Expose a Local Next.js App with rstream

Serve a local or self-hosted Next.js app through a public rstream URL for webhooks, OAuth callbacks, browser previews, and mobile testing.


A Next.js route can be ready before an external service can reach it. GitHub webhooks, OAuth callbacks, mobile previews, and teammate reviews all need a real HTTPS origin with provider headers, redirects, cookies, and request logs on the path the app will actually serve.

rstream lets that existing Next.js server keep its normal shape while giving it a public entrypoint.
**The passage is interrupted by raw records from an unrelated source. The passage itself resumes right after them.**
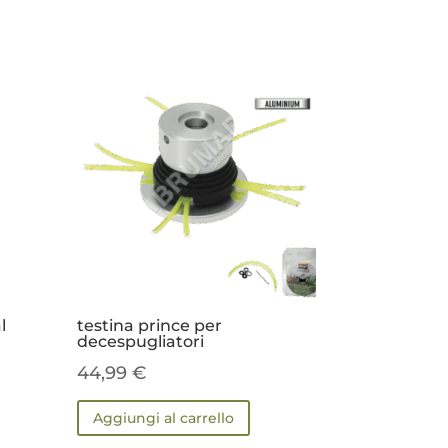
l
testina prince per
decespugliatori
44,99
€
Aggiungi al carrello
The app still runs through next dev, next start, or a self-hosted Node process, while the tunnel is created outbound from the machine that owns the app. External requests arrive at the same App Router pages, route handlers, middleware, cookies, redirects, and logs you already use.

This guide focuses on serving the Next.js application itself through rstream. A separate pattern is to use a deployed Next.js product as a control plane that lists tunnels, issues short-lived access, or provisions resources for users and devices; that architecture is covered in Build a Next.js WebRTC Video Platform with rstream.

This guide presents two paths. The CLI sidecar adds rstream to an existing app through npm scripts. The SDK-managed server creates the tunnel from the self-hosted Node process when labels, auth, stable domain selection, reconnect behavior, and shutdown belong in application code.

PathUse it when
CLI tunnel sidecarYou already have a Next.js app and want the fastest additive setup. Next.js keeps running with next dev, next start, or your existing scripts.
SDK managed serverYou self-host the Node process and want tunnel creation, labels, auth, stable domain selection, reconnect behavior, and shutdown inside application code.

Both paths keep the Next.js application itself as the HTTP server. rstream provides the public entrypoint and the outbound connection to the engine.

Add a CLI tunnel sidecar to an existing app

The CLI setup keeps the Next.js server on its normal port and runs a rstream tunnel process next to it.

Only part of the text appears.